Swordsman of Mana:2306795 said:


> -sigh- I'm taking this too far lol


At the risk of sounding like a giant creep, continue. It's cute roud:


----------



## Swordsman of Mana (Jan 7, 2011)

knittigan said:


> At the risk of sounding like a giant creep, continue. It's cute roud:


I really don't want to derail the thread any more than I already have. sorry XD


----------



## BlackMamba (Aug 5, 2011)

ENFP or ENTP


----------



## MonogamyIsNice (Mar 21, 2012)

INFP, INTP and ENTP


----------



## Thalassa (Jun 10, 2010)

I think I most commonly sexualize men with Si/Fe (Fe/Si) or Se/Fe. The SFJ is the "ideal boyfriend/spouse" and the STP may be the charming lover...I think I may project the Si/Fe or Fe/Si thing on to NTPs who show a lot of Fe as well, if they have a strong grip of their Fe. Something about it is appealing to me. It was shared with me in another thread that Fi doms actually can see Fe as sexy, as it's the opposite (extroverted) expression of my dominant function. 

I don't seem to like NFJ men too much, though, in experience. I don't seem to sexualize them much at all. 

I can also can have a magnetic pull to TJs...or conversely despise them...making me pretty sure that Fi is my dom function since I sexualize Fe in men, and either am fascinated or repelled by strong displays of Te. 

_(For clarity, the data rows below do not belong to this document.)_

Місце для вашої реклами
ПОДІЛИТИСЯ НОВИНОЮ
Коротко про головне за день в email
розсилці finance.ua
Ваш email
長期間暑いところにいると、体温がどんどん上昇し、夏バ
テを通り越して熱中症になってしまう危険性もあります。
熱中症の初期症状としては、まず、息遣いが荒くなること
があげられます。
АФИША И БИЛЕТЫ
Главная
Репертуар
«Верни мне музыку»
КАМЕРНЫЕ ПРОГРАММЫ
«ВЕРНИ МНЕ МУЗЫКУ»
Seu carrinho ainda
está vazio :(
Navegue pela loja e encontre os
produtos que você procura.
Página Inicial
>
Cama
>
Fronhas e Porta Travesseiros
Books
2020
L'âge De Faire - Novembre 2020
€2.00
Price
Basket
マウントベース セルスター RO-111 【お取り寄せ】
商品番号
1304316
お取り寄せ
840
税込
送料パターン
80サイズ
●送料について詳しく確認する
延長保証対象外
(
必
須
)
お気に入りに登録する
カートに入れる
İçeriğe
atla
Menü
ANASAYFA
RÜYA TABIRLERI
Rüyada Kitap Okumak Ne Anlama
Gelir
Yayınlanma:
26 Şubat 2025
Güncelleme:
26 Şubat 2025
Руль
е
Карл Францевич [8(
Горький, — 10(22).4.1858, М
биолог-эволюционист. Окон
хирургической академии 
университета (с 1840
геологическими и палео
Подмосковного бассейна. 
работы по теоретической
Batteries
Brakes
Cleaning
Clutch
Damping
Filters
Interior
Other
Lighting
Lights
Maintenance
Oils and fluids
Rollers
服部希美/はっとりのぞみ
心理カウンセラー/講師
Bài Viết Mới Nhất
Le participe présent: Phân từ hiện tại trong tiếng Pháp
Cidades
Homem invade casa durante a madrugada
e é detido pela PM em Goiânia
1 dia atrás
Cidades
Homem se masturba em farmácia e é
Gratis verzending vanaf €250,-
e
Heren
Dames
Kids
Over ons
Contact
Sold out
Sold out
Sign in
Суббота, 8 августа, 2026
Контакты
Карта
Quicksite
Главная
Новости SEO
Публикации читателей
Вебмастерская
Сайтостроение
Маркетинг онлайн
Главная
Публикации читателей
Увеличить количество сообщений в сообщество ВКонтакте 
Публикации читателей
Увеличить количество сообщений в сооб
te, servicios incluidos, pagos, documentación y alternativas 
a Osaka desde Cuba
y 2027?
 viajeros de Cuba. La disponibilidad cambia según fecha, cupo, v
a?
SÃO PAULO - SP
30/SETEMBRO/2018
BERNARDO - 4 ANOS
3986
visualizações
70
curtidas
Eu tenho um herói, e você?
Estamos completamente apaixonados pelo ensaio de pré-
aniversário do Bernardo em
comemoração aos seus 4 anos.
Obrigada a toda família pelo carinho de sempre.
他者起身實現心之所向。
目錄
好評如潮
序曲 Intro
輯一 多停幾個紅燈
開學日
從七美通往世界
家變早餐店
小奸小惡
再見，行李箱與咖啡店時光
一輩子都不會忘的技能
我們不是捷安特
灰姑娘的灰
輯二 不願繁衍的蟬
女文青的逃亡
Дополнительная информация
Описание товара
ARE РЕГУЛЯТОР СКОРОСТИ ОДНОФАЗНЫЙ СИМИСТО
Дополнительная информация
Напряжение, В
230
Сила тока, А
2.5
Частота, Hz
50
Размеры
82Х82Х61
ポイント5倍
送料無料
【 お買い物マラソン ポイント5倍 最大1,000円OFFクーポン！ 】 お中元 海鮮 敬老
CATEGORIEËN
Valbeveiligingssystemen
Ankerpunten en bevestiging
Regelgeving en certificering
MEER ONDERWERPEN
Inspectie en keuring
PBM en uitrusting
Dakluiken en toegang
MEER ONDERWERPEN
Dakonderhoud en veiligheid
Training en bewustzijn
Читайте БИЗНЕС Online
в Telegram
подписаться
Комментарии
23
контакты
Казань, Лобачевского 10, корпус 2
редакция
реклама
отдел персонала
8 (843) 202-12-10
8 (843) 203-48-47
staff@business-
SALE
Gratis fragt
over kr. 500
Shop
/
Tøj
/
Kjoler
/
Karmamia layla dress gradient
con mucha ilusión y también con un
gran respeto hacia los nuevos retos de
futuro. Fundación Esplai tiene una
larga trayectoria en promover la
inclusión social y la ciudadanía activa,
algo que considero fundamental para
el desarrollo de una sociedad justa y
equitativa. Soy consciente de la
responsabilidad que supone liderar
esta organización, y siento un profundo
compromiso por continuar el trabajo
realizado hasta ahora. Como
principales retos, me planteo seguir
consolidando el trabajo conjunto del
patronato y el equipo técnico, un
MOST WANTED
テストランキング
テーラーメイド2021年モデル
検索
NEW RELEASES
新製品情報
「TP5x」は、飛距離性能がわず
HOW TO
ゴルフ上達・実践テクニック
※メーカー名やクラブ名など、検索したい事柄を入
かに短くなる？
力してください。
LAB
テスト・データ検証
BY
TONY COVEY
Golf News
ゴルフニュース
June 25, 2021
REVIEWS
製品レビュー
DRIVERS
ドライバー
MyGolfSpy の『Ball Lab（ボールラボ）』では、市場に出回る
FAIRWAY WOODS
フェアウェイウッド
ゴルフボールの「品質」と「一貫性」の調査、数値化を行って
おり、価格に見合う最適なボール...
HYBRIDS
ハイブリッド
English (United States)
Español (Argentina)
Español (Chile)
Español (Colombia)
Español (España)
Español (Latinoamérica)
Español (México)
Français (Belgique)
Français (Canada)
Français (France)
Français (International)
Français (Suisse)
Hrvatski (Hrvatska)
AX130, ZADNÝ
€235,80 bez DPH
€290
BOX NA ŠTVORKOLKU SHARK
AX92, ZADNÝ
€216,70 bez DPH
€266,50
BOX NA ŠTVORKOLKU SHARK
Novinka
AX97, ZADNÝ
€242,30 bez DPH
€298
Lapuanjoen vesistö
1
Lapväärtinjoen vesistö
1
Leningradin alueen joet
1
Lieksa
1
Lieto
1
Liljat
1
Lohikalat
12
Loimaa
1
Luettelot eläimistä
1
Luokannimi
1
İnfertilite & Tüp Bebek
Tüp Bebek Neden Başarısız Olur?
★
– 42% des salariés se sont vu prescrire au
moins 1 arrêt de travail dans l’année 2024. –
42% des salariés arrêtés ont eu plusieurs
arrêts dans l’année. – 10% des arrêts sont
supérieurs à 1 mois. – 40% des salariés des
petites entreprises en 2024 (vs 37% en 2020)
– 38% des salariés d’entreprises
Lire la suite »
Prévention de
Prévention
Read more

I'm sure anyone can be sexy, though. It largely hinges on what your own type is, and what you're projecting from your own idealized shadow or inferior animus/anima.


----------



## GoodOldDreamer (Sep 8, 2011)

Pretty sure I've fallen for ISFPs more than any other type. And I have yet to meet an ISFP woman that I didn't find to be amazing right from the get go, for any number of reasons. ) They are my weakness. My kryptonite. -_-


----------



## The Great One (Apr 19, 2010)

Swordsman of Mana said:


> I really don't want to derail the thread any more than I already have. sorry XD


Are you kidding? This is about as entertaining as it gets.


----------



## shadowofambivalence (May 11, 2011)

ENTP 6w7 sp/sx
INTP 6w5 sx/sp 
INTP 5w4 sp/sx
ESTP 7w6 sx/so
ISTP 7w6 sp/sx
ENFP 4w5 sx/sp
ESFP 3w4 so/sx


----------



## Autumn Raven (Jun 28, 2011)

Zeptometer said:


> @Swordsman of Mana, @Autumn Raven, should I hook you two up with my ESFP friend? she's friggin gorgeous. or at least Autumn Raven; I guess Swordsman would be sad... maybe I should come as well, then?


 I like my ESFP. <3


----------



## Empty (Sep 28, 2011)

This thread...


----------



## Swordsman of Mana (Jan 7, 2011)

The Great One said:


> Are you kidding? This is about as entertaining as it gets.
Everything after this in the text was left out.